Honors students – those are the ones who can be found on Saturday evening in the library, working on their extra credit research paper, right? Well…maybe.
But you’re more likely to find this girl near dusk in another part of campus. To be honest, the location changes daily, but the goal is always the same – find the best seat in the house for the most spectacular show of the day: sunset.
I’ve always been a sunset kind of girl. Living in New Mexico for most of my life set high expectations for those solar curtain closers. But Texas does not disappoint. Possibly the best thing about Texas (minus the fact that people open doors for you everywhere you go) is the sky. I hate to submit to the “I told you so” factor, but the truth is, the sky really is bigger here.

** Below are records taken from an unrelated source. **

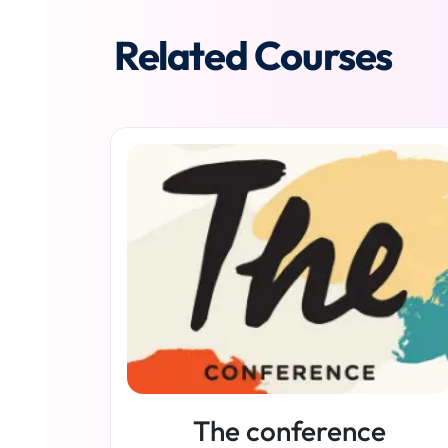
Related Courses
The conference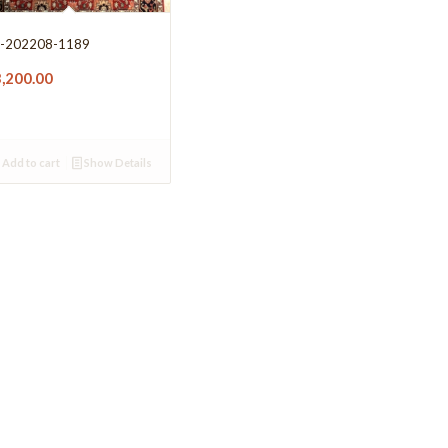
-202208-1189
3,200.00
Add to cart
Show Details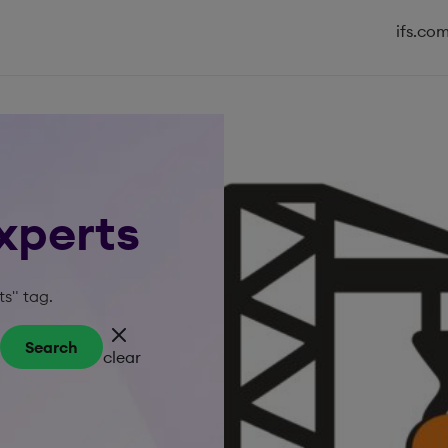
ifs.co
Experts
ts" tag.
Search
clear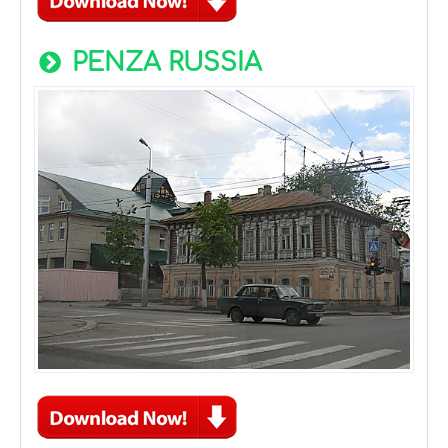
PENZA RUSSIA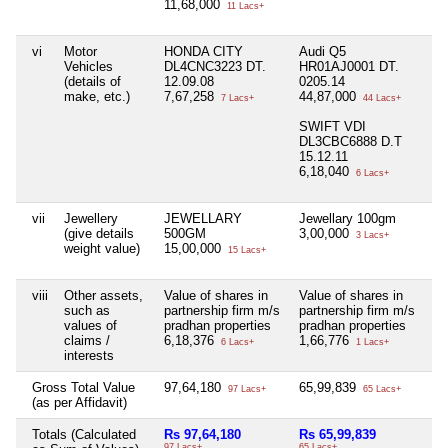
11,68,000
11 Lacs+
vi
Motor
HONDA CITY
Audi Q5
Ni
Vehicles
DL4CNC3223 DT.
HR01AJ0001 DT.
(details of
12.09.08
0205.14
make, etc.)
7,67,258
44,87,000
7 Lacs+
44 Lacs+
SWIFT VDI
DL3CBC6888 D.T
15.12.11
6,18,040
6 Lacs+
vii
Jewellery
JEWELLARY
Jewellary 100gm
Ni
(give details
500GM
3,00,000
3 Lacs+
weight value)
15,00,000
15 Lacs+
viii
Other assets,
Value of shares in
Value of shares in
Ni
such as
partnership firm m/s
partnership firm m/s
values of
pradhan properties
pradhan properties
claims /
6,18,376
1,66,776
6 Lacs+
1 Lacs+
interests
Gross Total Value
97,64,180
65,99,839
Ni
97 Lacs+
65 Lacs+
(as per Affidavit)
Totals (Calculated
Rs 97,64,180
Rs 65,99,839
Ni
97 Lacs+
65 Lacs+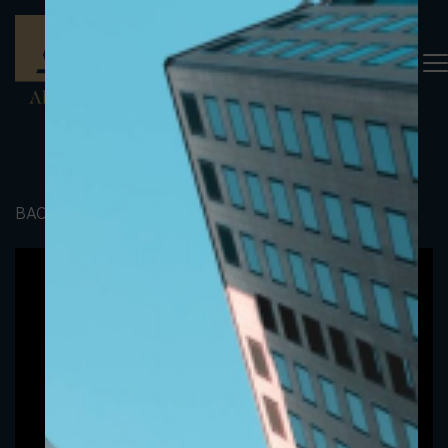
BACK TO PORTFOLIO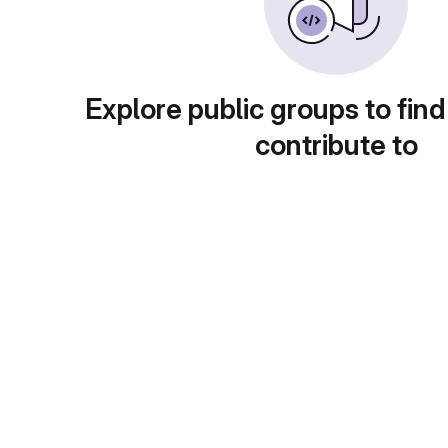
Explore public groups to find
contribute to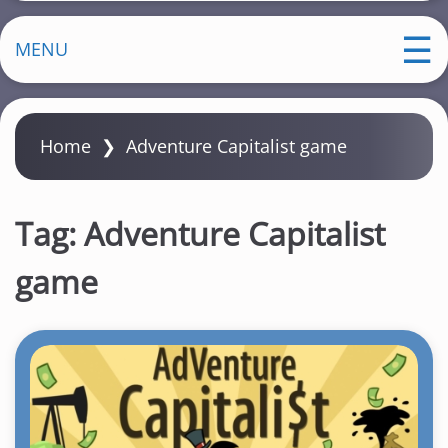
MENU
Home
❯
Adventure Capitalist game
Tag:
Adventure Capitalist
game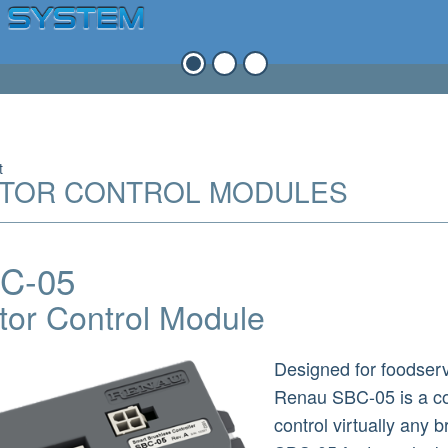
t
TOR CONTROL MODULES
C-05
tor Control Module
Designed for foodserv
Renau SBC-05 is a co
control virtually any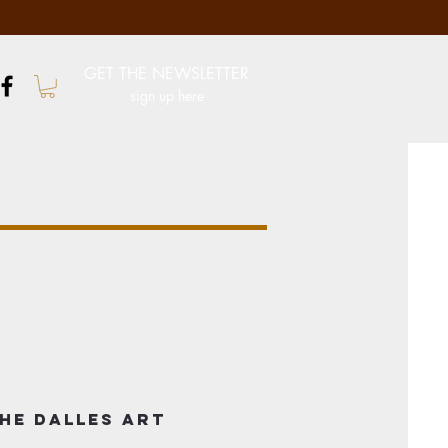
GET THE NEWSLETTER
sign up here
he Dalles Art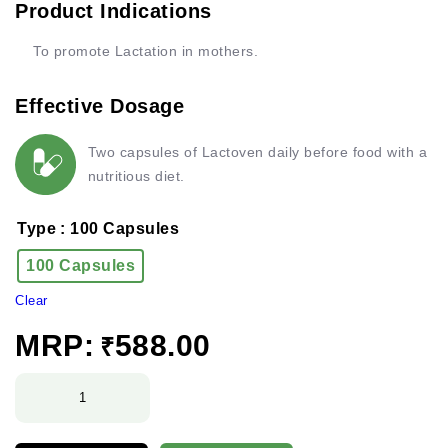
Product Indications
To promote Lactation in mothers.
Effective Dosage
Two capsules of Lactoven daily before food with a
nutritious diet.
Type
: 100 Capsules
100 Capsules
Clear
MRP:
588.00
₹
Lactoven
Capsules
quantity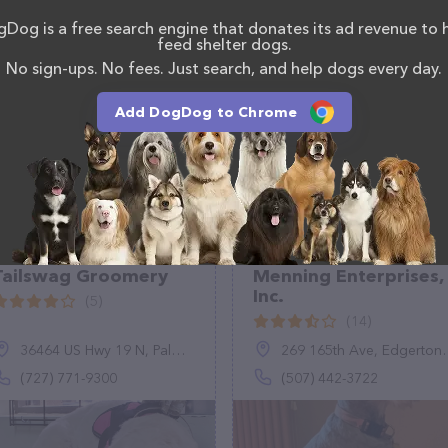
roomingandtraining.com/
. The website features
Dog is a free search engine that donates its ad revenue to 
ntly available, as well as information about the
feed shelter dogs.
f professionals. If you have any questions,
No sign-ups. No fees. Just search, and help dogs every day.
o reach out by calling them at (817) 320-2010.
Add DogDog to Chrome
Tailswag Groomery
Menning Enterprises,
Inc.
(5)
(14)
36464 US Hwy 19 N, Palm Harbor, FL 34684
269 165th Ave, Edgerton, MN 56128
(727) 771-9300
(507) 442-3722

Recently, the cloudy weather has endowed us spectators of the firmament with that perfect reflective sunset for which I’m always on the lookout. This has given me a new task for each day at dusk…sunset hunting. I’ve positioned myself in every building from Scharbauer to the Rec Center trying to get that unbeatable view. I’ve gone from low ground to rooftop to find the place where I should spend that picturesque moment that so dramatically and beautifully concludes every day.
However, after scouring campus for the best view of the vivid colors and warm glimmer of sunset, the perfect spot actually happened upon me yesterday evening. Time had gotten away from me, as it often does, and, laying on a hillside by the tennis courts, I looked up from the pages of my journal to see the sun’s breathtaking rays bidding farewell to another day in Fort Worth.
As I’m sure all my fellow sunset hunters know, sunsets are not ones to be captured digitally, but this picture conveys just a bit of the joyful revelation I had in the gloaming on Saturday evening. And thus I learned that the essence of sunsets is not in the adventure of hunting them down, but in experiencing them as an unforeseen blessing found in the peace of simply being still.